By any measure she’s succeeded. With four C1 World Cup titles, a K1 World Cup title, and the Under 23 C1 World Championship title under her belt this year, anyone who wants to suggest Fox is a flash-in-the-pan can’t read form.
Going into Prague this weekend Fox says she has some unfinished business.
“It’s a post-Olympic year so for me this is definitely important,” she said.
“In 2010 it was my first Worlds and I placed fifth and third; 2011 was a bit disastrous for me, and the Olympics was a great event and I’d love to be able to perform to my ability this week.”
Fox likes the Prague course and is confident it will suit her style.
“I think so. I try to adapt to any course I’m on, but I really like the big water because you can use the water more,” Fox said.

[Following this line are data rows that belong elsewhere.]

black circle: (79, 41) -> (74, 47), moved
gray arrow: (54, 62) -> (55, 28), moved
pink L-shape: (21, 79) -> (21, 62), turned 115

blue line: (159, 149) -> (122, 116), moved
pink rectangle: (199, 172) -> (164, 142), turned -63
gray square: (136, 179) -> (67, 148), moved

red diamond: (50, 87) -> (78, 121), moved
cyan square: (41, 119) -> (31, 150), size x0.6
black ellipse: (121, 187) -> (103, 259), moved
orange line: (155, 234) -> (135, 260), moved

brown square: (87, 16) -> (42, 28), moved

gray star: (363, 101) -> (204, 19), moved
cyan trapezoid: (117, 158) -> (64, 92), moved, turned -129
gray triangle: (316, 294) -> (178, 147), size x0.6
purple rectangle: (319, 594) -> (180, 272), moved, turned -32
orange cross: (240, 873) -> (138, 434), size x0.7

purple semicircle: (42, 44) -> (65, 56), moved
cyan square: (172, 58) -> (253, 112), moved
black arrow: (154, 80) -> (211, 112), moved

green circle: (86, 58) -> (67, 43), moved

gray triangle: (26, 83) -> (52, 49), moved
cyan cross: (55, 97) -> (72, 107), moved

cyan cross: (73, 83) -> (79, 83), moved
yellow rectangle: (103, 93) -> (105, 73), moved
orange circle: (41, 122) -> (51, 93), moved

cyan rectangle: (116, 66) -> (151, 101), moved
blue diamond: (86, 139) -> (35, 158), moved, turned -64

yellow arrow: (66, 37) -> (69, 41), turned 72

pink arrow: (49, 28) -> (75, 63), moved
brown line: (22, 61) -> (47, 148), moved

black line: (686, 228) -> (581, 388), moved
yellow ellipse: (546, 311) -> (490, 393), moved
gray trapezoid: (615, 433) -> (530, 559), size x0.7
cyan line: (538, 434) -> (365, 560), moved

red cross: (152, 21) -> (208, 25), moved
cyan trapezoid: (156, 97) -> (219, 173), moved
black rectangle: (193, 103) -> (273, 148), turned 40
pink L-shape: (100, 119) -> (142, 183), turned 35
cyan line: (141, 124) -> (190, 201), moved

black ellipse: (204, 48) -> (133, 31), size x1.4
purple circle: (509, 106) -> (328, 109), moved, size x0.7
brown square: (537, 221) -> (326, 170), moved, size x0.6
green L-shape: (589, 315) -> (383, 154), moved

“But here you’ve got to have the speed and you’ve got to keep the pace up for the whole run, and I think my fitness is good enough to hold that pace.
“We raced in the Czech Championships at the beginning of August and I was in the same times or faster than the Czech girls so even though it’s not my course I feel I can change my technique to suit.”
19-year-old Fox will start a red-hot favourite in the C1, an event she’s been campaigning loudly to have included in the Rio Olympics.
Despite her dominance of that event, it’s the K1 which Fox spends most of her time practicing.
"I have been focussing on K1 more," Fox said.
"I don't do 50-50 training, it's usually more K1 than C1, just because it's such a competitive field. It is the Olympic sport, and I still have a bit to learn in K1 at that high level.
"I'm still not at that consistent stage of performing at a high level. But I've been feeling good on this course so we'll just have to wait and see on the day. I've got nothing to lose, I'm still young and have a lot to learn and I'm taking it in my stride. It's going to be a good experience no matter what."
Fox paid tribute to event organisers at a pre-event news conference in Prague this week. The city was hit by devastating floods earlier this year, placing in doubt the ability of the Czech Republic to host the event.
"It's been fantastic to see just how hard everybody has been working to restore it after the floods," she said.
"The whole International paddling community can appreciate the work that's been done by the organisers, the athletes in the club, everyone racing this weekend has been working so hard. I think it's great to see."